Of course, if you’re already receiving Social Security payments, your enrollment in Medicare will be automatic and your COBRA coverage will end.
Remember, COBRA is temporary and shouldn’t be seen as a long-term alternative to Medicare.
If you receive COBRA coverage after enrolling in Medicare, you’ll almost certainly benefit from keeping your Medicare coverage, including Part B. Medicare will be your primary payer.
- I’m a veteran, and I have good VA medical benefits.
Yes, Veterans Affairs health benefits are very good. But VA benefits combined with Medicare coverage are even better for most people who are eligible for both.

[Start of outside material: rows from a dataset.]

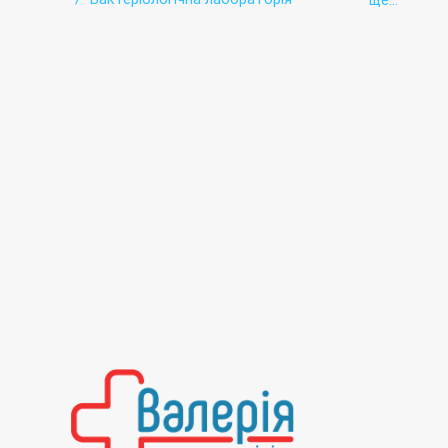
ще...
Біохімічна лабораторія
Вакцинація (щеплення)
Гастроентерологія
Гематологія
Гінекологія
Гомеопатія
Гормональна лабораторія
Дерматовенерологія
Дерматологія
ЕКГ
Електроенцефалографія
Ендокринологія
Ехокардіографія
Імунологічна лабораторія
Інтенсивна терапія
Інфекційна лабораторія
Кардіоревматологія
Лабораторія
Лабораторія остеопорозу
Лікувальна фізкультура (ЛФК)
Лікувальний масаж
Логопедія
Масаж
Неврологія
Нефрологія
Онкомаркери
Ортопедія
Оториноларингологія (ЛОР)
Офтальмологія
Педіатрія
Пренатальна (дородова) діагностика
Психологія
Психотерапія
Пульмонологія
Рентгенологія
Стаціонар
Терапія
Травматологія
Ультразвукова діагностика (УЗД)
Фізіотерапія
Хірургія
Цитологія
Швидка допомога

Most veterans receiving Veterans Affairs healthcare benefits can expect to wait – sometimes for weeks at a time – for VA healthcare services. On top of that, there are limits to what the VA Benefits Package covers – and although VA health coverage doesn’t require payment of monthly premiums, there are copayments and other financial obligations associated with Veterans Affairs health benefits.
If you’re 65 with VA health benefits, enrolling in Medicare will bolster your VA coverage without reducing any of your veterans benefits.
Here are more reasons that it’s beneficial to enroll in Medicare even if you’re generally happy with your VA coverage:
- VA benefit funds vary from year to year. Medicare is a great backup in case of VA benefit reductions.
- Being covered under Medicare and the VA gives you greater flexibility when it comes to managing your healthcare.
- Medicare coverage doesn’t affect your VA benefits in any way, and vice versa. You will have the full coverage both programs provide.
- Medicare doesn’t limit you to treatment at VA facilities, thereby increasing your options greatly.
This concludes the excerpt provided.